**HOW TO COMPLETE THIS TASK:** Set down every record below exactly as it appears, but without the pictures.

**RECORDS PROVIDED:**
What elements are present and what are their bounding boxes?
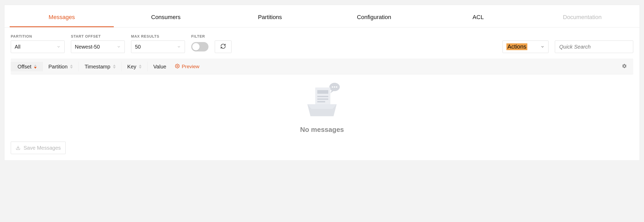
column-label: Value <box>153 64 166 70</box>
svg-marker-7 <box>139 67 142 69</box>
save-messages-button: Save Messages <box>11 142 66 154</box>
actions-dropdown[interactable]: Actions <box>502 40 549 53</box>
topic-panel: Messages Consumers Partitions Configurat… <box>4 5 640 161</box>
sort-icon <box>113 65 116 69</box>
sort-icon <box>34 65 37 69</box>
tab-label: Messages <box>49 14 75 20</box>
gear-icon <box>622 63 627 70</box>
tab-documentation: Documentation <box>530 7 634 27</box>
svg-rect-19 <box>317 101 325 102</box>
max-results-select-value: 50 <box>135 44 141 50</box>
tab-label: Documentation <box>563 14 602 20</box>
tab-label: Partitions <box>258 14 282 20</box>
start-offset-select[interactable]: Newest-50 <box>71 40 125 53</box>
svg-point-11 <box>332 86 333 87</box>
field-max-results: MAX RESULTS 50 <box>131 34 185 53</box>
svg-marker-3 <box>70 67 73 69</box>
column-key[interactable]: Key <box>122 62 148 71</box>
svg-marker-4 <box>113 65 116 66</box>
svg-marker-20 <box>307 104 337 109</box>
column-label: Partition <box>48 64 67 70</box>
quick-search[interactable] <box>555 40 633 53</box>
tab-label: Configuration <box>357 14 391 20</box>
gear-icon <box>175 64 180 70</box>
column-partition[interactable]: Partition <box>43 62 79 71</box>
svg-marker-5 <box>113 67 116 69</box>
refresh-icon <box>220 43 226 50</box>
sort-icon <box>70 65 73 69</box>
save-messages-label: Save Messages <box>24 145 61 151</box>
column-label: Key <box>127 64 136 70</box>
refresh-button[interactable] <box>215 40 231 53</box>
start-offset-select-value: Newest-50 <box>75 44 100 50</box>
actions-label: Actions <box>506 43 527 50</box>
field-start-offset: START OFFSET Newest-50 <box>71 34 125 53</box>
column-label: Timestamp <box>84 64 110 70</box>
tab-label: ACL <box>473 14 484 20</box>
label-max-results: MAX RESULTS <box>131 34 185 38</box>
search-input[interactable] <box>559 44 629 50</box>
svg-marker-1 <box>34 67 37 69</box>
table-header: Offset Partition Timestamp <box>11 59 633 74</box>
field-filter: FILTER <box>191 34 231 53</box>
svg-marker-2 <box>70 65 73 66</box>
svg-point-12 <box>334 86 335 87</box>
svg-rect-21 <box>310 109 334 116</box>
svg-point-13 <box>336 86 337 87</box>
field-partition: PARTITION All <box>11 34 65 53</box>
footer: Save Messages <box>4 142 640 160</box>
tabs: Messages Consumers Partitions Configurat… <box>4 5 640 27</box>
label-filter: FILTER <box>191 34 231 38</box>
svg-rect-18 <box>317 98 328 100</box>
svg-point-8 <box>177 65 178 67</box>
svg-rect-16 <box>317 90 328 94</box>
download-icon <box>16 145 20 150</box>
tab-messages[interactable]: Messages <box>10 7 114 27</box>
label-start-offset: START OFFSET <box>71 34 125 38</box>
tab-acl[interactable]: ACL <box>426 7 530 27</box>
empty-state: No messages <box>4 74 640 142</box>
partition-select[interactable]: All <box>11 40 65 53</box>
tab-label: Consumers <box>151 14 180 20</box>
svg-rect-17 <box>317 96 328 97</box>
empty-text: No messages <box>300 126 344 134</box>
svg-marker-6 <box>139 65 142 66</box>
svg-marker-0 <box>34 65 37 66</box>
empty-inbox-icon <box>301 82 343 121</box>
label-partition: PARTITION <box>11 34 65 38</box>
column-timestamp[interactable]: Timestamp <box>79 62 121 71</box>
tab-configuration[interactable]: Configuration <box>322 7 426 27</box>
table-settings-button[interactable] <box>620 62 629 71</box>
column-offset[interactable]: Offset <box>11 62 43 71</box>
controls-row: PARTITION All START OFFSET Newest-50 <box>4 27 640 58</box>
max-results-select[interactable]: 50 <box>131 40 185 53</box>
preview-label: Preview <box>182 64 200 69</box>
tab-consumers[interactable]: Consumers <box>114 7 218 27</box>
partition-select-value: All <box>15 44 20 50</box>
tab-partitions[interactable]: Partitions <box>218 7 322 27</box>
chevron-down-icon <box>117 45 121 49</box>
column-value[interactable]: Value <box>148 62 171 71</box>
column-label: Offset <box>18 64 31 70</box>
preview-button[interactable]: Preview <box>172 62 203 72</box>
chevron-down-icon <box>177 45 181 49</box>
filter-toggle[interactable] <box>191 42 208 51</box>
chevron-down-icon <box>540 45 545 49</box>
sort-icon <box>139 65 142 69</box>
chevron-down-icon <box>57 45 61 49</box>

**RESULT OF THE TASK:**
What elements are present and what are their bounding boxes?
column-label: Value <box>153 64 166 70</box>
svg-marker-7 <box>139 67 142 69</box>
save-messages-button: Save Messages <box>11 142 66 154</box>
actions-dropdown[interactable]: Actions <box>502 40 549 53</box>
topic-panel: Messages Consumers Partitions Configurat… <box>4 5 640 161</box>
sort-icon <box>113 65 116 69</box>
sort-icon <box>34 65 37 69</box>
tab-label: Messages <box>49 14 75 20</box>
gear-icon <box>622 63 627 70</box>
tab-documentation: Documentation <box>530 7 634 27</box>
svg-rect-19 <box>317 101 325 102</box>
max-results-select-value: 50 <box>135 44 141 50</box>
tab-label: Documentation <box>563 14 602 20</box>
tab-label: Partitions <box>258 14 282 20</box>
start-offset-select[interactable]: Newest-50 <box>71 40 125 53</box>
svg-point-11 <box>332 86 333 87</box>
field-max-results: MAX RESULTS 50 <box>131 34 185 53</box>
svg-marker-3 <box>70 67 73 69</box>
column-key[interactable]: Key <box>122 62 148 71</box>
svg-marker-4 <box>113 65 116 66</box>
svg-marker-20 <box>307 104 337 109</box>
column-label: Partition <box>48 64 67 70</box>
quick-search[interactable] <box>555 40 633 53</box>
tab-label: Configuration <box>357 14 391 20</box>
gear-icon <box>175 64 180 70</box>
column-partition[interactable]: Partition <box>43 62 79 71</box>
svg-marker-5 <box>113 67 116 69</box>
refresh-icon <box>220 43 226 50</box>
sort-icon <box>70 65 73 69</box>
save-messages-label: Save Messages <box>24 145 61 151</box>
column-label: Key <box>127 64 136 70</box>
refresh-button[interactable] <box>215 40 231 53</box>
start-offset-select-value: Newest-50 <box>75 44 100 50</box>
actions-label: Actions <box>506 43 527 50</box>
field-start-offset: START OFFSET Newest-50 <box>71 34 125 53</box>
column-label: Timestamp <box>84 64 110 70</box>
tab-label: ACL <box>473 14 484 20</box>
label-max-results: MAX RESULTS <box>131 34 185 38</box>
search-input[interactable] <box>559 44 629 50</box>
svg-marker-1 <box>34 67 37 69</box>
table-header: Offset Partition Timestamp <box>11 59 633 74</box>
field-filter: FILTER <box>191 34 231 53</box>
svg-marker-2 <box>70 65 73 66</box>
svg-point-12 <box>334 86 335 87</box>
svg-rect-21 <box>310 109 334 116</box>
svg-point-13 <box>336 86 337 87</box>
field-partition: PARTITION All <box>11 34 65 53</box>
footer: Save Messages <box>4 142 640 160</box>
tabs: Messages Consumers Partitions Configurat… <box>4 5 640 27</box>
label-filter: FILTER <box>191 34 231 38</box>
svg-rect-18 <box>317 98 328 100</box>
svg-point-8 <box>177 65 178 67</box>
svg-rect-16 <box>317 90 328 94</box>
download-icon <box>16 145 20 150</box>
tab-messages[interactable]: Messages <box>10 7 114 27</box>
label-start-offset: START OFFSET <box>71 34 125 38</box>
tab-acl[interactable]: ACL <box>426 7 530 27</box>
empty-state: No messages <box>4 74 640 142</box>
partition-select[interactable]: All <box>11 40 65 53</box>
tab-label: Consumers <box>151 14 180 20</box>
svg-rect-17 <box>317 96 328 97</box>
empty-text: No messages <box>300 126 344 134</box>
svg-marker-6 <box>139 65 142 66</box>
svg-marker-0 <box>34 65 37 66</box>
empty-inbox-icon <box>301 82 343 121</box>
label-partition: PARTITION <box>11 34 65 38</box>
column-timestamp[interactable]: Timestamp <box>79 62 121 71</box>
tab-configuration[interactable]: Configuration <box>322 7 426 27</box>
table-settings-button[interactable] <box>620 62 629 71</box>
column-offset[interactable]: Offset <box>11 62 43 71</box>
controls-row: PARTITION All START OFFSET Newest-50 <box>4 27 640 58</box>
max-results-select[interactable]: 50 <box>131 40 185 53</box>
preview-label: Preview <box>182 64 200 69</box>
tab-consumers[interactable]: Consumers <box>114 7 218 27</box>
partition-select-value: All <box>15 44 20 50</box>
tab-partitions[interactable]: Partitions <box>218 7 322 27</box>
chevron-down-icon <box>117 45 121 49</box>
column-value[interactable]: Value <box>148 62 171 71</box>
column-label: Offset <box>18 64 31 70</box>
preview-button[interactable]: Preview <box>172 62 203 72</box>
chevron-down-icon <box>177 45 181 49</box>
filter-toggle[interactable] <box>191 42 208 51</box>
chevron-down-icon <box>540 45 545 49</box>
sort-icon <box>139 65 142 69</box>
chevron-down-icon <box>57 45 61 49</box>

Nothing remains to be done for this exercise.